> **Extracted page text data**
★ ★ ★

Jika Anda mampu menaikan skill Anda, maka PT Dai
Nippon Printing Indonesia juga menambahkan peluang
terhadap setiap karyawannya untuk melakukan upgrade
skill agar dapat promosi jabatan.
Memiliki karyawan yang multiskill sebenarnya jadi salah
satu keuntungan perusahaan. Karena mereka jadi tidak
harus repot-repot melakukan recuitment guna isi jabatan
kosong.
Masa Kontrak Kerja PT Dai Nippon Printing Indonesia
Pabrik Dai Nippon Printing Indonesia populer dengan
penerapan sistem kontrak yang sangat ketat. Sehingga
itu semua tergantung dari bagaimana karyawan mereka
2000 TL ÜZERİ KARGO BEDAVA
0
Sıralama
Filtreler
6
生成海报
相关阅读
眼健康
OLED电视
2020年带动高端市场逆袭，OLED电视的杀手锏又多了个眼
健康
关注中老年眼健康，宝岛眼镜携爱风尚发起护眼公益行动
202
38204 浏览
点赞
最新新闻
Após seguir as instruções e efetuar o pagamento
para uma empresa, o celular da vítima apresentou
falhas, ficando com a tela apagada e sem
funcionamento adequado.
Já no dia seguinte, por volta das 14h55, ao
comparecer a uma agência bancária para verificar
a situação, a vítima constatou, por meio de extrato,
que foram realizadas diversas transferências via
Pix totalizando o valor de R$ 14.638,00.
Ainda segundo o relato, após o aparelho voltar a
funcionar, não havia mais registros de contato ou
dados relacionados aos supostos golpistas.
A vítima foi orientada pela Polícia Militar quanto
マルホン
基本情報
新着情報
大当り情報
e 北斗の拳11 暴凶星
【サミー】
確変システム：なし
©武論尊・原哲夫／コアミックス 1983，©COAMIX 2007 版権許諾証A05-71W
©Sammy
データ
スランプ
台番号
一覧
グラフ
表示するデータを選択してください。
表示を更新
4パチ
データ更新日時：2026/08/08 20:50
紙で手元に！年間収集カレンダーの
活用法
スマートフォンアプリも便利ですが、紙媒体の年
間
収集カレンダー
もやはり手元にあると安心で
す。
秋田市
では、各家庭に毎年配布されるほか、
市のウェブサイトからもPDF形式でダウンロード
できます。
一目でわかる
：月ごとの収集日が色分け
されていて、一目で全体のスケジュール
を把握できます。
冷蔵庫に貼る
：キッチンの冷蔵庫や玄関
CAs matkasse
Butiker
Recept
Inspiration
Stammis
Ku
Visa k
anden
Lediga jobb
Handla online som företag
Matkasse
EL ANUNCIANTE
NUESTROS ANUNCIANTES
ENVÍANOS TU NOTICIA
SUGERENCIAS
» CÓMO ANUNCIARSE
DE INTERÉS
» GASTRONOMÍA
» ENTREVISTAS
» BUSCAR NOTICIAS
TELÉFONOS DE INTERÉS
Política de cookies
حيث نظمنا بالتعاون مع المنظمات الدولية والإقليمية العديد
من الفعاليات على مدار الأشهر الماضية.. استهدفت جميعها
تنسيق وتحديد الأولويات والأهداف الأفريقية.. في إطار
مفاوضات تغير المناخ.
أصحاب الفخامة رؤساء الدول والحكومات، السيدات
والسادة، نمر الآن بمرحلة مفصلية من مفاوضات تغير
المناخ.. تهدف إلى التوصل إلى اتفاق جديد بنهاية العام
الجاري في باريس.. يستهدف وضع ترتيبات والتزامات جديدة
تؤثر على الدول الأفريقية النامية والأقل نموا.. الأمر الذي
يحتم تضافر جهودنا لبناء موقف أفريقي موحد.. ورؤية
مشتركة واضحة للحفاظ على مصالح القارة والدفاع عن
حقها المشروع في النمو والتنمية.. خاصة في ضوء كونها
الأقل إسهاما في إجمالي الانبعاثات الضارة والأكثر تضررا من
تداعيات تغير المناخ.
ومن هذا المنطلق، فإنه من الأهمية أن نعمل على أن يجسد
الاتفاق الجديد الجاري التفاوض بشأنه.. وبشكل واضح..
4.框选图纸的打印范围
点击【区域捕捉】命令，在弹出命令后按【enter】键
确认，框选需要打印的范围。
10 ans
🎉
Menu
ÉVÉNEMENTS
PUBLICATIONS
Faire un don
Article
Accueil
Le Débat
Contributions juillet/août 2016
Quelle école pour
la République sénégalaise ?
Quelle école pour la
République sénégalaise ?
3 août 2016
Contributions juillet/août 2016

★ ★ ★

> **Exercise details**
Each line of the entries above that has the word "pour" is to be copied.

> **Answer section**
Quelle école pour
Quelle école pour la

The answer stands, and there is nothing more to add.